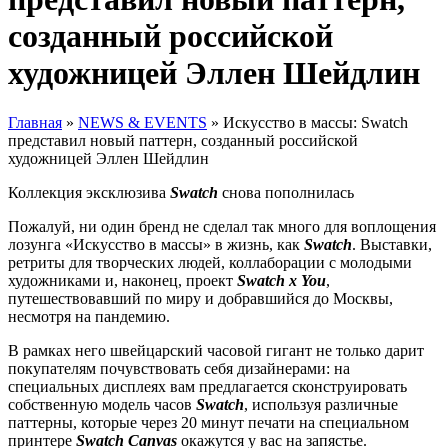
созданный российской
художницей Эллен Шейдлин
Главная
»
NEWS & EVENTS
»
Искусство в массы: Swatch
представил новый паттерн, созданный российской
художницей Эллен Шейдлин
Коллекция эксклюзива
Swatch
снова пополнилась
Пожалуй, ни один бренд не сделал так много для воплощения
лозунга «Искусство в массы» в жизнь, как
Swatch
. Выставки,
ретриты для творческих людей, коллаборации с молодыми
художниками и, наконец, проект
Swatch x You
,
путешествовавший по миру и добравшийся до Москвы,
несмотря на пандемию.
В рамках него швейцарский часовой гигант не только дарит
покупателям почувствовать себя дизайнерами: на
специальных дисплеях вам предлагается сконструировать
собственную модель часов
Swatch
, используя различные
паттерны, которые через 20 минут печати на специальном
принтере
Swatch Canvas
окажутся у вас на запястье.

### Your goal
Pictures are to be omitted; set down the rest of the entries exactly as given.

### Response
созданный российской
художницей Эллен Шейдлин
Главная
»
NEWS & EVENTS
»
Искусство в массы: Swatch
представил новый паттерн, созданный российской
художницей Эллен Шейдлин
Коллекция эксклюзива
Swatch
снова пополнилась
Пожалуй, ни один бренд не сделал так много для воплощения
лозунга «Искусство в массы» в жизнь, как
Swatch
. Выставки,
ретриты для творческих людей, коллаборации с молодыми
художниками и, наконец, проект
Swatch x You
,
путешествовавший по миру и добравшийся до Москвы,
несмотря на пандемию.
В рамках него швейцарский часовой гигант не только дарит
покупателям почувствовать себя дизайнерами: на
специальных дисплеях вам предлагается сконструировать
собственную модель часов
Swatch
, используя различные
паттерны, которые через 20 минут печати на специальном
принтере
Swatch Canvas
окажутся у вас на запястье.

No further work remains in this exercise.